This was called frequency clamping in the book 'advanced renderman' which talks a lot about procedural textures.
A simple way to think about it is to imagine a pattern of thin black and white stripes. If you go far enough away from the pattern, there will be multiple black and white stripes in the same pixel. When they are smaller than a pixel the average color will be grey. Knowing this, you can fade to grey as the stripes get tiny instead of arriving at grey from heavy sampling.
This is awesome! This reminds me of MinBLEP audio synthesis of discontinuous functions (https://www.cs.cmu.edu/~eli/papers/icmc01-hardsync.pdf). Instead of doing things at high sampling rate and explicitly filtering, generate the band-limited version directly.
In the article, talking about smoothstep approximation of sinc: "I'd argue the smoothstep version looks better" Why would this be? I would have thought the theoretically correct sinc version would look nicer.
sinc is perfect if you are looking only at frequency response. But in images, you also want to preserve locality, that is, processing of one part of the image should not affect the rest of the image. For example, sharpening an edge should only affect the edge in question, not its surroundings. It comes in contradiction with the idea of preserving frequency response.
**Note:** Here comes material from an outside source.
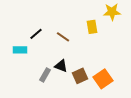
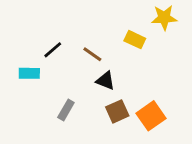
yellow rectangle: (92, 27) -> (135, 40), turned -56
black triangle: (61, 66) -> (106, 81), moved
Frequencies are about sine waves, and sine waves are wide, infinitely wide in fact.
BTW, that's also the reason why in quantum mechanics you can't know both position and momentum (a frequency) precisely.
So we need to compromise, and like in scaling algorithms, you have 3 qualities: sharpness (the result of a good frequency response), locality and aliasing. You can't have all 3, so you need to pick the most pleasant combination.
The extreme cases are:
- Point sampling: excellent locality and sharpness, terrible aliasing
- Linear filtering: excellent locality and no aliasing, very blurry
- sinc filtering: excellent sharpness and no aliasing, terrible locality (ringing artefacts)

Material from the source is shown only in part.